Because of the aftermath of the pandemic to the aviation industry, many airlines are cutting off employees, including flight attendants. US airlines have cut down flight attendants ranging from 30% to 60% because of the low demand for flights.

Because of these, flight attendants all over the world became creative in ways to earn more money now that their current jobs are unstable because of the pandemic. For example, Susannah Carr, a flight attendant from United Airlines, mentioned she rejoined AppWag to walk dogs through making extra money now that there is a lull in her flights.

Making Ends Meet

In an interview, she mentioned that her previous paycheck was just enough to cover her monthly rent, a place she co-rents with a fellow flight attendant. Since Carr has previous experience in freelance jobs such as online translations and wedding event planner, she is now busy applying for other freelance types of jobs to make ends meet.

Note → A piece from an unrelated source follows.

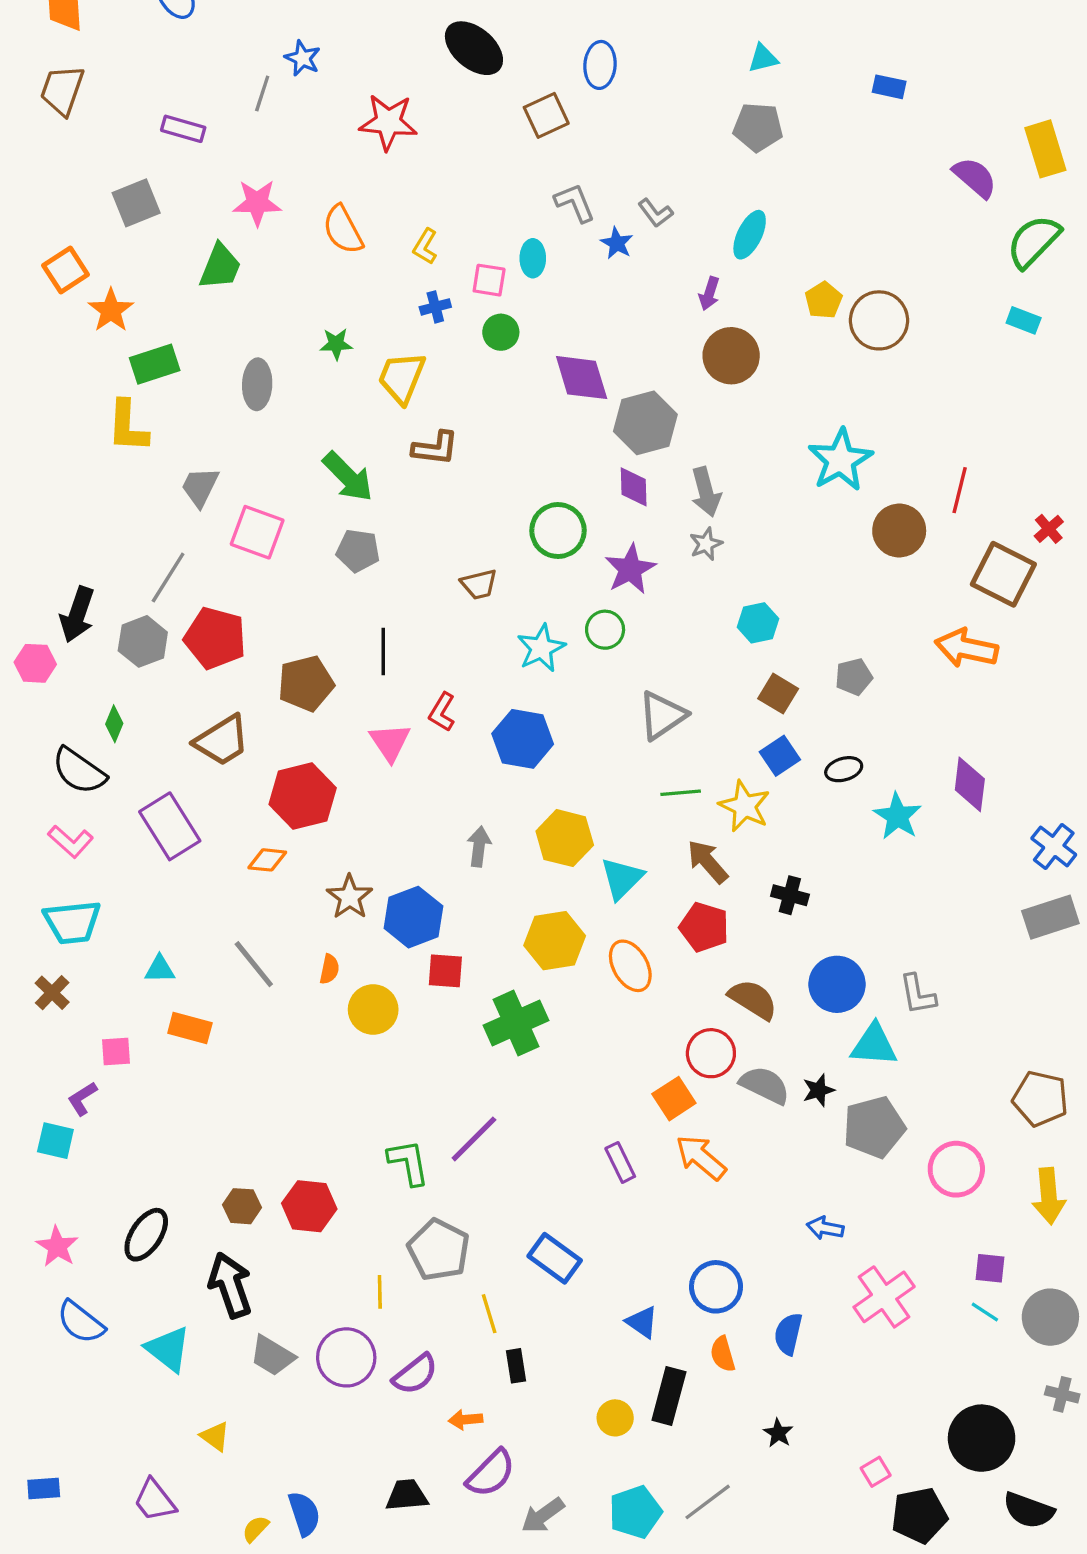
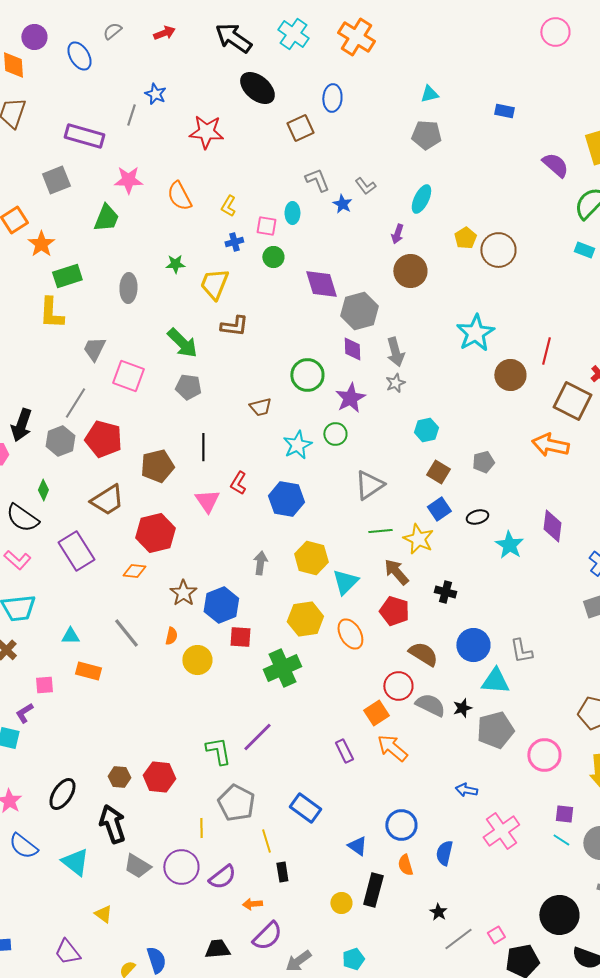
purple rectangle: (183, 129) -> (84, 136), size x1.5
gray line: (708, 1502) -> (458, 939), moved
cyan pentagon: (635, 1512) -> (353, 959), size x0.7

She acknowledges that while it is not the dream job, she hoped for right off college, the sense of urgency to make a living so she can survive the pandemic remains to be a top priority.

On the other hand, another flight attendant, Joan Marie Santos, turned to bake cupcakes and pastries during the flight lull. Her passion truly lies with baking, a hobby she only got to do in-between flights. But with the ongoing pandemic and approximately one flight per month (as opposed to her usual 15 flights per month), she started baking and selling her pastries to nearby communities to make ends meet.

With the uncertainty of the pandemic, people, not just flight attendants, have to be flexible and adaptable to the changing times.